Se sentant visée, Taylor Swift avait lancé une pique à sa rivale, avant que les deux jeunes femmes ne se réconcilient à coups de gros coeurs rouges sur les réseaux sociaux.

Mais la controverse était lancée sur l'injustice faite à Anaconda, une vidéo de 5 minutes délibérément consacrée à l'arrière-train de la chanteuse, qui y interprète avec un groupe de danseuses plusieurs chorégraphies de twerk, une danse aux déhanchés très explicites.

La vidéo filmée dans un décor de jungle avec fausse cascade et corps dénudés n'est pas la première à faire l'apologie de la femme callipyge.

En 1992 dans Baby Got Back, le rappeur Sir Mix-a-lot slalomait dans un décor de postérieurs géants et de filles en mini-short scandant les paroles catégoriques de sa chanson: «J'aime les grosses fesses, je vais pas vous mentir».

Mais pour Anaconda, la mise en scène est différente. Pas un homme à l'horizon, à l'exception notable du rappeur Drake tout près duquel la chanteuse exécute une longue danse suggestive avant de fermement le repousser.

Nicki Minaj, installée à New York et connue pour sa passion du rose, «joue assurément sur les stéréotypes raciaux, mais elle essaie aussi d'en prendre le contrepied», estime Janell Hobson, qui enseigne l'étude de la condition féminine à la State University of New York, à Albany.

«Elle reprend possession du corps, elle reprend possession de l'arrière-train, pour l'affirmation de soi chez les femmes avec un signe de beauté et de fierté, comme pour dire «Allez, regardez-moi, puisque de toutes façons vous allez regarder»», poursuit-elle.

Débat sur le féminisme

Si la catégorie reine lui a échappé, Nicki Minaj présentera le 30 août sa vidéo dans plusieurs autres, dont celle du meilleur clip de hip-hop. Et plusieurs artistes noires comme Rihanna, Missy Elliot ou Beyoncé ont déjà remporté la prestigieuse récompense.

C'est lors de cette compétition que l'ex-enfant star de Disney, Miley Cyrus, avait fait scandale en 2013 en popularisant le twerk, danse qui s'est développée à la Nouvelle-Orléans dans les années 1990 et à laquelle on attribue des origines ouest-africaines.

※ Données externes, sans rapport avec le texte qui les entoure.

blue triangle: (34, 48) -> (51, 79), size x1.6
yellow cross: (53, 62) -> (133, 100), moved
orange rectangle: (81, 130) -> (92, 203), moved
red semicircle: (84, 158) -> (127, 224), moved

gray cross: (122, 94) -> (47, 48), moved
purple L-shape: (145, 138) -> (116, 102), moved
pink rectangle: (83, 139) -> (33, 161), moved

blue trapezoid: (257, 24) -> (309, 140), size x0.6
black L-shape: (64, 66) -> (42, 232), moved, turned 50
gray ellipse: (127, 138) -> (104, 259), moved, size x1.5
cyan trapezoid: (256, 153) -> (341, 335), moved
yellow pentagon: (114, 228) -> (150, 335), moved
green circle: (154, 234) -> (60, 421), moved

La blanche et blonde Miley s'était tirée d'affaire en capitalisant sur son tout nouveau statut de sex-symbol.

«L'avantage qu'ont les femmes blanches, c'est qu'on part du principe qu'elles sont sexuellement pures, et toute déviation est alors vue comme une rupture d'un certain enfermement patriarcal opprimant leur sexualité», explique Cate Young, qui tient un blogue féministe sur la culture pop baptisée BattyMamzelle.

«Les femmes noires, on présume qu'elles ont une sexualité déviante, ce qui nous laisse le choix de confirmer le stéréotype en vivant une sexualité normale, ou de refouler notre sexualité dans le but d'éviter les stéréotypes», poursuit-elle. «Dans les deux cas, nous n'avons rien à y gagner», conclut la blogueuse.

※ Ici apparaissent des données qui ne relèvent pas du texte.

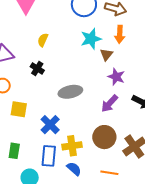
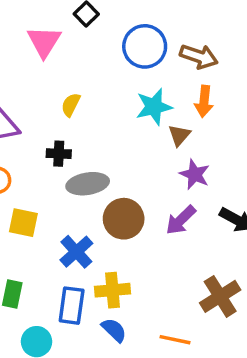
black cross: (37, 69) -> (59, 154), turned -32
gray ellipse: (70, 92) -> (88, 184), moved
brown circle: (104, 137) -> (124, 219), moved

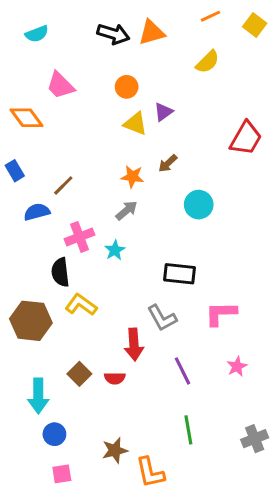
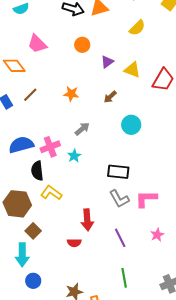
yellow triangle: (135, 124) -> (132, 70), moved
orange star: (132, 177) -> (71, 94), moved
brown line: (63, 185) -> (30, 95), moved
blue semicircle: (37, 212) -> (21, 145), moved, size x1.4
gray L-shape: (162, 318) -> (119, 199), moved
brown square: (79, 374) -> (33, 231), moved

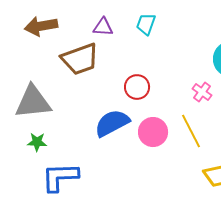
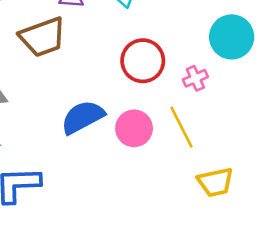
red circle: (137, 87) -> (143, 61), moved, size x1.4
pink cross: (202, 92) -> (195, 78), turned 30

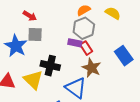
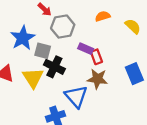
gray hexagon: (84, 28) -> (63, 27), moved
gray square: (35, 35) -> (43, 51), moved
brown star: (92, 68) -> (97, 79), turned -30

Le débat fait écho à une autre polémique déclenchée mi-juillet par une entrevue de Lou Doillon au journal espagnol El Pais. À la Française qui reproche à Nicki Minaj et Beyoncé de mettre à mal le féminisme en «crânant en string», de nombreux billets ont répondu en l'accusant de racisme et en s'activant à diffuser une publicité pour la haute-couture où l'actrice apparaît dans son plus simple appareil.

Nicky Minaj figure toutefois en bonne position dans l'ouvrage paru en mars et intitulé «Les 30 féministes que personnes n'a vu venir».

«Certes, Nicki Minaj ne se pose pas comme une figure intellectuelle de premier plan (...) Mais au moins, le féminisme de Nicki Minaj nous dit ceci: mon cul m'appartient. Et c'est sans doute une bonne nouvelle», y conclut son auteure, Johanna Luyssen.